The formula for this type of article has become a cliché. If someone holds a math or science contest and Americans finish outside the top ten, the article argues for more math and science. If a survey shows some percentage of teenagers who can't find Bulgaria on a map, the article calls for more geography. If someone discovers that none of the teenagers in his neighborhood have read his favorite novel, the article screams for more arts and humanities. What all of them have in common is the refrain that schools are "failing our children."
I'll be the first to admit that schools could do a better job on many things including physical education. I spent most of my youth as a fat, clumsy kid. Phys Ed was always two weeks at the beginning of the year where we did calisthenics and then the rest of the school year spent playing games that weren't really effective at improving our fitness.
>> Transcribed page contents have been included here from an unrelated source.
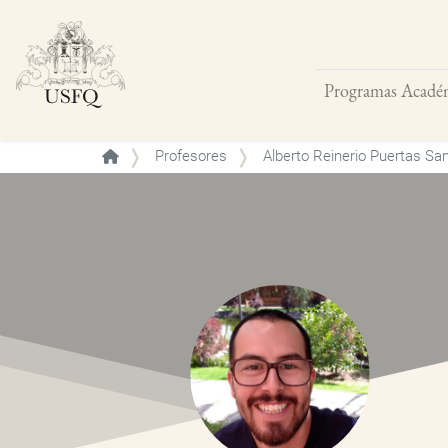
Programas Acadé
Buscar
Profesores
Alberto Reinerio Puertas S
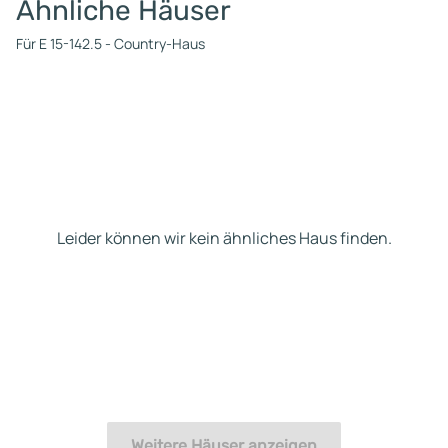
Ähnliche Häuser
Für E 15-142.5 - Country-Haus
Leider können wir kein ähnliches Haus finden.
Weitere Häuser anzeigen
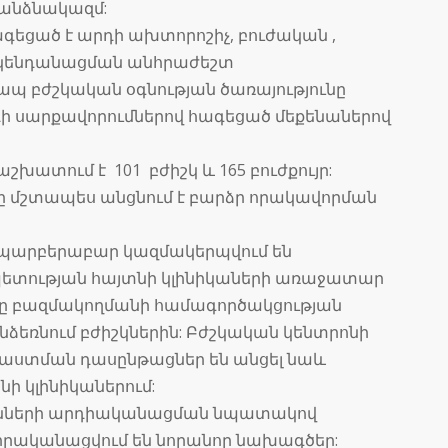
 անձնակազմ:
գեցած է արդի ախտորոշիչ, բուժական ,
ակենդանացման անհրաժեշտ
ապ բժշկական օգնության ծառայությունը
րդի սարքավորումներով հագեցած մեքենաներով
խատում է 101 բժիշկ և 165 բուժքույր:
 մշտապես անցնում է բարձր որակավորման
 պարբերաբար կազմակերպվում են
ետության հայտնի կլինիկաների առաջատար
րը բազմակողմանի համագործակցության
ընձեռնում բժիշկներին: Բժշկական կենտրոնի
աստման դասընթացներ են անցել նաև
 կլինիկաներում:
ւնների արդիականացման նպատակով
իրականացվում են նորանոր նախագծեր:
Occasionally, we would have to spend a day or two doing calisthenics as punishment for some misdeed that the coaches couldn't pin to an individual. As a result, we not only didn't get exposure to the kind of consistent, inexpensive, healthy exercise that could promote a lifetime of good health, but also we were left with the association of these exercises as a punishment to be avoided.
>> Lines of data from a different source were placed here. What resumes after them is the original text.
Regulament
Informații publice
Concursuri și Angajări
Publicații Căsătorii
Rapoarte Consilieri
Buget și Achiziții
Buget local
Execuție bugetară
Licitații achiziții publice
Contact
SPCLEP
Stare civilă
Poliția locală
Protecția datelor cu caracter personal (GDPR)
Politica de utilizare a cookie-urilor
To make matters worse, much of what the coaches taught us about fitness was wrong. For example, we've learned over the past thirty years that gentle stretching is more effective than trying to bounce into the "textbook" position and hold it through the pain. I've never had good flexibility, and stretches were always about bearing as much pain as I could while a coach yelled at me to "get down" farther. I swore that when I finished my last gym class, I'd never stretch again. In recent years, friends have persuaded me that there were benefits to proper stretching, and I've begun doing stretches that were within my ability. I'll never have good flexibility, but I've improved. If I had been taught correctly in junior high, maybe I would have developed a healthy habit that would have followed me through my adult life.
We can talk about many ways to improve phys ed and every other subject taught in school, but none of these address one of the saddest failures of modern American society. That failure is the failure to recognize that it's not the government's job to teach us everything we need to know to survive in life; it's not the government's job to give us everything we need to have in life; and it's not the government's job to make us do everything that we must do in life. We can overcome failures on many issues, but the failure to be sufficiently independent of our government is a failure that will ruin the freedom that has been one foundation of our nation's greatness.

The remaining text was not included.